Viele Unternehmen erzeugen mehr Strom, als sie selbst verbrauchen. Dieser Überschuss wird direkt an die Mitarbeitenden weitergegeben – „als nachhaltiger Benefit“, erklären die Gründer gegenüber brutkasten. Besonders am Wochenende entstehe oft ein Stromüberschuss, der den Angestellten zugutekommen würde. Das Ergebnis sei eine Win-Win-Win-Situation: „Die Mitarbeitenden haben einen Mehrwert, das Unternehmen hat einen Mehrwert und die Umwelt profitiert.“

sonnnig-Gründer Buchinger und Öfferlbauer im Video-Talk

sonnnig-Strommodell basiert auf Energiegemeinschaft

Um die Energie gemeinsam zu erzeugen und zu nutzen, gründet sonnnig für seine Kunden eine Energiegemeinschaft. Dadurch können sowohl die Haushalte der Mitarbeitenden als auch die Standorte des Unternehmens erneuerbare Erzeugungsanlagen gemeinsam nutzen. „Unter der Woche profitiert die Firma, am Wochenende die Angestellten vom Überschussstrom“, so die Gründer. Zudem erleichtert dieses Modell die Erreichung der ESG-Ziele des Unternehmens.

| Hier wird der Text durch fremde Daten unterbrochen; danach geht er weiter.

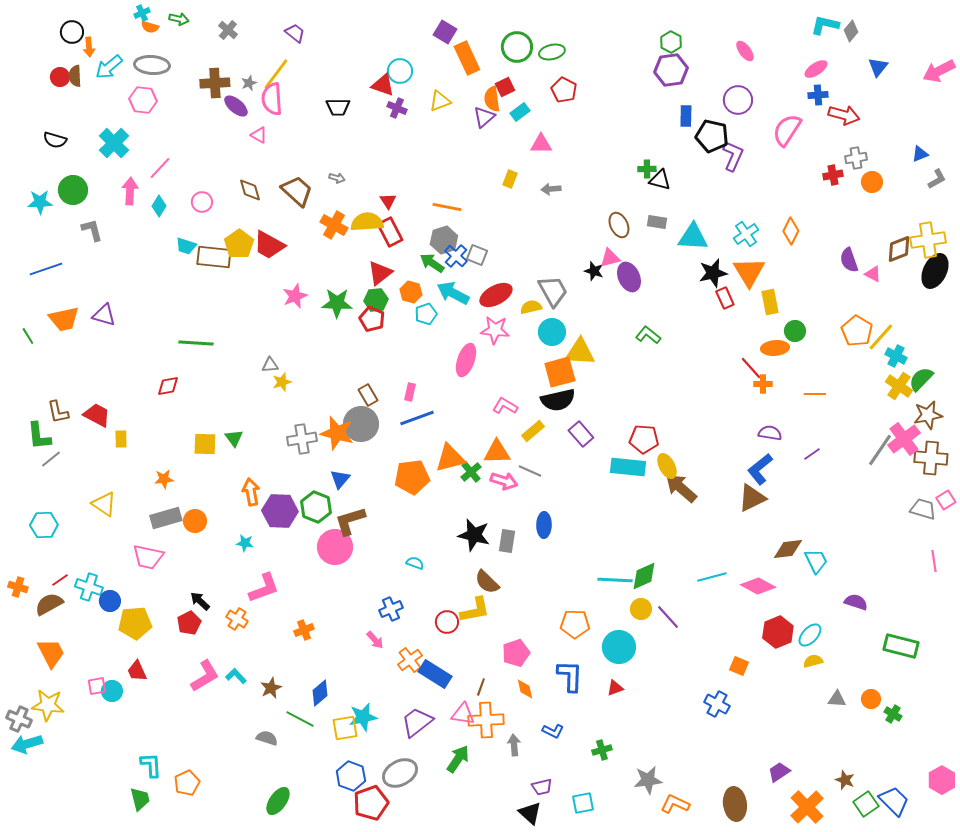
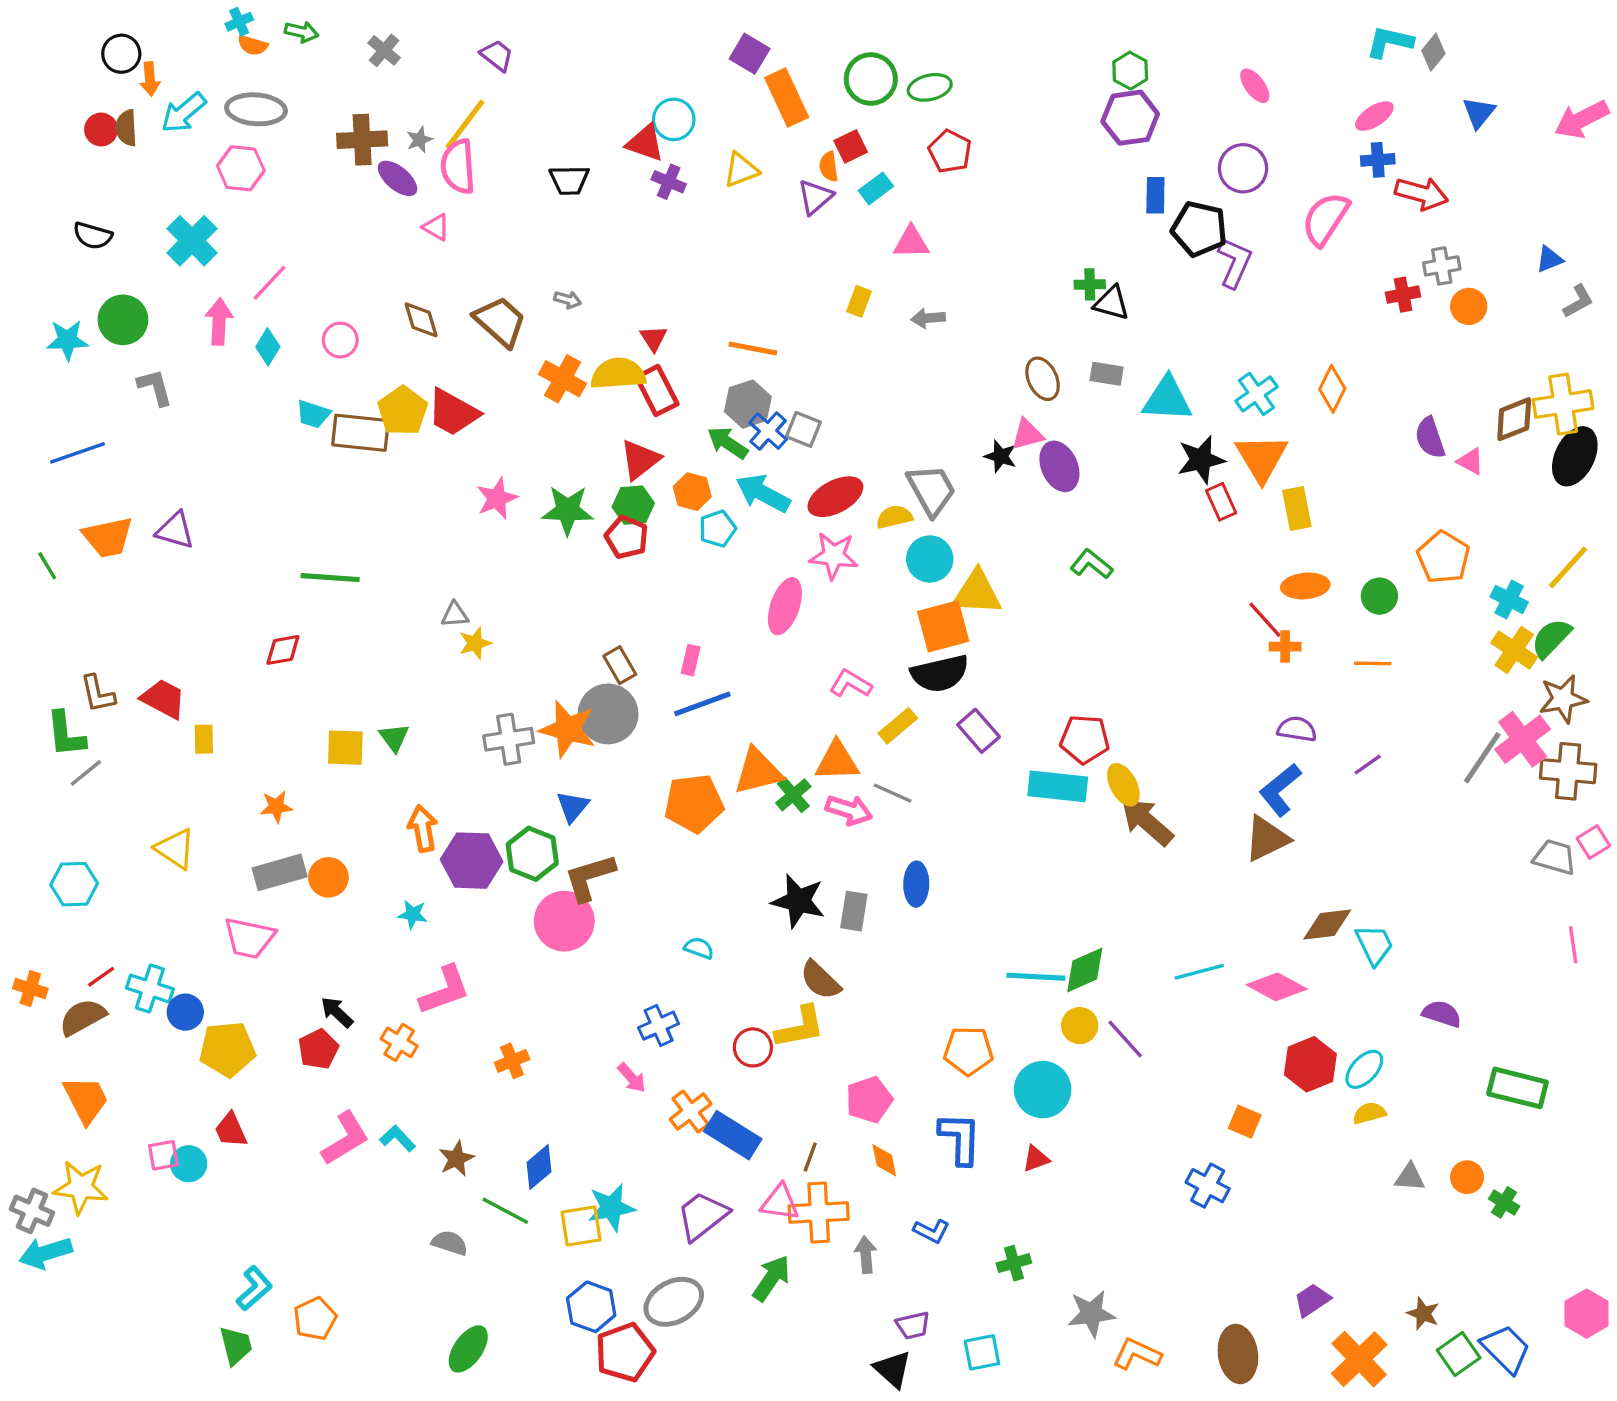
orange semicircle: (492, 99) -> (829, 167), size x0.7
green circle: (795, 331) -> (1379, 596), moved
yellow line: (881, 337) -> (1568, 567), moved
cyan L-shape: (151, 765) -> (254, 1288), turned 52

Sonnnig übernimmt nicht nur die Gründung, sondern auch die Verwaltung der Energiegemeinschaft. Über das Dashboard der Plattform werden alle Energiedaten sichtbar gemacht, um so das Potenzial der Gemeinschaft optimal auszuschöpfen. Besonders wichtig ist dem Startup dabei eine präzise Abrechnung des geteilten Stroms unter Berücksichtigung der aktuellen Steuer- und Rechtslage. „Wir übernehmen eigentlich alles – vom Aufsetzen bis zur laufenden Verwaltung. So entsteht für die Unternehmen kein zusätzlicher Aufwand“, sagen die Gründer. Die Plattform wird in die internen IT-Strukturen der Unternehmen integriert. Derzeit zählen vor allem KMUs zu den Hauptkunden, wie unter anderem Pichler GmbH, Happy Stone GmbH und Improove GmbH.

Energiekosten bis zu 50 Prozent niedriger

Die Mitarbeitenden der Unternehmen profitieren durch das sonnnig-Modell direkt von günstigem Grünstrom. Laut dem Startup können durch die Plattform – abhängig vom gemeinsamen Strompreis und einem optimierten Verbrauch – die Energiekosten für Unternehmen und Angestellte um bis zu 50 Prozent gesenkt werden.

Auch für Unternehmen bringt die Energiegemeinschaft zahlreiche Vorteile mit sich: Die Mitarbeitenden werden aktiv in die Energiewende eingebunden, was nicht nur das Umweltbewusstsein stärkt, sondern auch die Motivation und Performance fördern kann. Zudem gewinnt Nachhaltigkeit am Arbeitsplatz zunehmend an Bedeutung – ein Faktor, der für viele Beschäftigte immer wichtiger wird.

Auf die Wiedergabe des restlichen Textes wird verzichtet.